For the sake of precision, we must indicate at this point that the last diagnosis announced by Dr. Bashar al-Assad concerning the Syrian situation is quite different from the earlier diagnosis that he came up with at the end of last January in his famous talk to the Wall Street Journal. In that talk, he considered that the “stagnant waters” – in the countries that had been hit with the Arab uprisings at the time – are the factor that led to the prevalence of pollution or to the appearance of germs in those countries. Back then, he was holding those regimes responsible for failing to uncover those stagnant waters before it was too late. Thus, it was inevitable for them to contract diseases.

Back then, the germs had not yet reached the “Syrian nation.” But now that it has happened, it was not easy for the president of the country to hold himself responsible for failing to protect his country from the stagnant waters. Thus, it was easier for him to hold the external germs responsible for this and to make promises of dealing with them through the activation of the internal immunity. This raises the question about what can be medically done in the Syrian case if the sick body refuses to respond to the treatment prescribed by the doctor.
This treatment is being faced by three obstacles that will be hard to overcome:

First, the patient has doubts concerning the efficiency of the treatment prescribed by the doctor. There is a feeling that the doctor has been late to prescribe the treatment since he had previously misdiagnosed the disease when he considered that the Syrian body is immune to the “germs” that hit some of its neighbors. However, he modified this diagnosis less than five months later. This indicates a lack of specificity in the diagnosis and doubts concerning the safety of the treatment. It is well known of course that the trust between the doctor and the patient is the basis for providing a chance to heal.
Second, there are doubts on whether the doctor – who is Dr. Al-Assad in this case – actually owns all the treatment tools, assuming that the diagnosis is correct and that the patient has honest intentions to heal. Based on the latest two speeches of the Syrian president since the beginning of the crisis, the promises of reform kept walking hand in hand with the security practices that left an important number of Syrian casualties. Al-Assad considered these to be “martyrs” and he said that this is a “personal loss” for him! This contradiction might indicate the presence of other doctors, in addition to the main doctor, who are suggesting other methods for treatment that are in disagreement with his diagnosis.

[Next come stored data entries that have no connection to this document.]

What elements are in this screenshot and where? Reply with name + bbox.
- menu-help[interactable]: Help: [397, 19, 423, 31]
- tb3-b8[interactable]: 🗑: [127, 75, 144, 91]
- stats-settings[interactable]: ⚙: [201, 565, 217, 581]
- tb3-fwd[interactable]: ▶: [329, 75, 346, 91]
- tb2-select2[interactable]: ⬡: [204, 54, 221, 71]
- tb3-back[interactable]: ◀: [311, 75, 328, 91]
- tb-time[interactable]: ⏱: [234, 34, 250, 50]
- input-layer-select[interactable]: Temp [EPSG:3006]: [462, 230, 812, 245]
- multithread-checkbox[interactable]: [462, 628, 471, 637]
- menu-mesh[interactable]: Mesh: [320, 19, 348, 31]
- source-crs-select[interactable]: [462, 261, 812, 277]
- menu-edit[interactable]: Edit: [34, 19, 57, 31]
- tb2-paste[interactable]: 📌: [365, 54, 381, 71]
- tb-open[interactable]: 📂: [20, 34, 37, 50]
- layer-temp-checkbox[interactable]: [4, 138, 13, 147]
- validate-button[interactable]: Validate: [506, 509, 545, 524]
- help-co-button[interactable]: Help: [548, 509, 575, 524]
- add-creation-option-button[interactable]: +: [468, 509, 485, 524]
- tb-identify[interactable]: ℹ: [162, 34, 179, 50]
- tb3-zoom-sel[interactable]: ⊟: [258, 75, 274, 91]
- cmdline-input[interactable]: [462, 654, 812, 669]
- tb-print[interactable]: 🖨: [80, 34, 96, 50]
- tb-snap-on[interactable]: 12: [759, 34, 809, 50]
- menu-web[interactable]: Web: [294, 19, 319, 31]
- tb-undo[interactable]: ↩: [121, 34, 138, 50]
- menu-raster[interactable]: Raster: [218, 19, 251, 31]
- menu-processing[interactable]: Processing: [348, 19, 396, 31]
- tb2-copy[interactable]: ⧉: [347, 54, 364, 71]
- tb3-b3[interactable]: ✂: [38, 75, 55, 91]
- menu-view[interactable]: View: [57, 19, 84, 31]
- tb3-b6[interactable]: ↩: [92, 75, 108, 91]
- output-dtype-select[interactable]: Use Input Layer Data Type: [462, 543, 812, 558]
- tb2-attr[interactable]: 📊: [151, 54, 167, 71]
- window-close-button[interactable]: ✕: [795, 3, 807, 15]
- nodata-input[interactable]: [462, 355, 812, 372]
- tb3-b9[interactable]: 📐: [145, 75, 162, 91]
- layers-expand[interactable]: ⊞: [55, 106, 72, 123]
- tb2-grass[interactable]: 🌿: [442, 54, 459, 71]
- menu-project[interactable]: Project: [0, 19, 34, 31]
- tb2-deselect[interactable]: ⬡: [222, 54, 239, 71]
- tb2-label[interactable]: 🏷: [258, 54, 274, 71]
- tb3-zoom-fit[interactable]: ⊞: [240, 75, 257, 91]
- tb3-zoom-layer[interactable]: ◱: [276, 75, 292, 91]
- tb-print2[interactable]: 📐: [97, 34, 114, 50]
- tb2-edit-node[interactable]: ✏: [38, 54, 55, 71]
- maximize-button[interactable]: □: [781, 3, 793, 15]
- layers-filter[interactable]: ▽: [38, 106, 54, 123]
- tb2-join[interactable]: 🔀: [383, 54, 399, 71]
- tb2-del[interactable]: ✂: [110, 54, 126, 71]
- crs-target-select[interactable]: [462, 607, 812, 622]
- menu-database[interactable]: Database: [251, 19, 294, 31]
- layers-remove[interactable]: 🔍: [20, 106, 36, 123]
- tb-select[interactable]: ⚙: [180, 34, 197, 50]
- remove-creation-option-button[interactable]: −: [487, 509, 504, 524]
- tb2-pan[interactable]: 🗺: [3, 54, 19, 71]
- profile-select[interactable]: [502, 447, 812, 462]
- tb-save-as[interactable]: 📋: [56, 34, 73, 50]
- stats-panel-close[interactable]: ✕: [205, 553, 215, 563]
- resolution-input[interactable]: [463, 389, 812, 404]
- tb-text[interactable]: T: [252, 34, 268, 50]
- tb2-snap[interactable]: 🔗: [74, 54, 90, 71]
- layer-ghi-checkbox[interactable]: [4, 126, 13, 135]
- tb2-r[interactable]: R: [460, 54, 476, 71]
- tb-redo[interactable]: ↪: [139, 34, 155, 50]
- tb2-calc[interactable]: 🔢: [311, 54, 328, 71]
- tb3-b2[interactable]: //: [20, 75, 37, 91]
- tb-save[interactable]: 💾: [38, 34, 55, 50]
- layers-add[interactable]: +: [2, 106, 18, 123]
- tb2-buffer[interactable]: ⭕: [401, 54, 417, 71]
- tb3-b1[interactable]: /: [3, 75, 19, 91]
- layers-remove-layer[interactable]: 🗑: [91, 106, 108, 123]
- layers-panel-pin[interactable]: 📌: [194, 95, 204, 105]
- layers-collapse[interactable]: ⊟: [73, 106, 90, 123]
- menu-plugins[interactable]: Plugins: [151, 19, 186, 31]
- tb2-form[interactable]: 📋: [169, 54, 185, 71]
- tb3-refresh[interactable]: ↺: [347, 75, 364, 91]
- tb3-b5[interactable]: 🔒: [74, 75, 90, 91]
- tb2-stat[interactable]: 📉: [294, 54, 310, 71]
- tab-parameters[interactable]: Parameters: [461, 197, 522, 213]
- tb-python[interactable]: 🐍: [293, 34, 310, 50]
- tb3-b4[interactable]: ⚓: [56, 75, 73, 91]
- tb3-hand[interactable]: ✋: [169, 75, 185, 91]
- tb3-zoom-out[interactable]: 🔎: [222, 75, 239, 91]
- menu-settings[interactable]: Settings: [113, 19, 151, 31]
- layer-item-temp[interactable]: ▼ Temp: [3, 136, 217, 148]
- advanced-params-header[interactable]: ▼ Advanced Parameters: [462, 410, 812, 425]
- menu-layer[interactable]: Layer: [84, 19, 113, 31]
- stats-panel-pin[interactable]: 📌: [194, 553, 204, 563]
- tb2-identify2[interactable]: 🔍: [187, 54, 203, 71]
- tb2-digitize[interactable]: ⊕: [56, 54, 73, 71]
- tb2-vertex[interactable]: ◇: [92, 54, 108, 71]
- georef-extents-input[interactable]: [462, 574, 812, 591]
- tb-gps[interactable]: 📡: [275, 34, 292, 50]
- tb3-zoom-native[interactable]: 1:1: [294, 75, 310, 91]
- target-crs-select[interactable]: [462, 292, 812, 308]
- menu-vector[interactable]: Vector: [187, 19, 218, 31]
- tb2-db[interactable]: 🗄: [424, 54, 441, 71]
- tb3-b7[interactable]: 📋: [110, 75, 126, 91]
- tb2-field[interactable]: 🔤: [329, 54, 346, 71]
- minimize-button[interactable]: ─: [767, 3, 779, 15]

As to the third and perhaps most important obstacle, it relates to the ability of the patient’s body to wait for the suggested treatment period. Dr. Al-Assad indicated that this period will extend for three months, and that it might extend until the end of this year. However, the internal demands and the external calls for reform in Syria require a quick solution. This was set by the consultant of the Turkish President Abdullah Gul at “less than a week to the start of the foreign interference.” Meanwhile, the officials of the European Union and of President Barak Obama’s Administration have called on the Syrian regime to change…or to leave.
How can a doctor who is facing this kind of pressure be leading a successful treatment, and how can a patient wait for months to heal when this patient is saying that he has been living in the intensive care unit for four decades…and no one has asked about his state?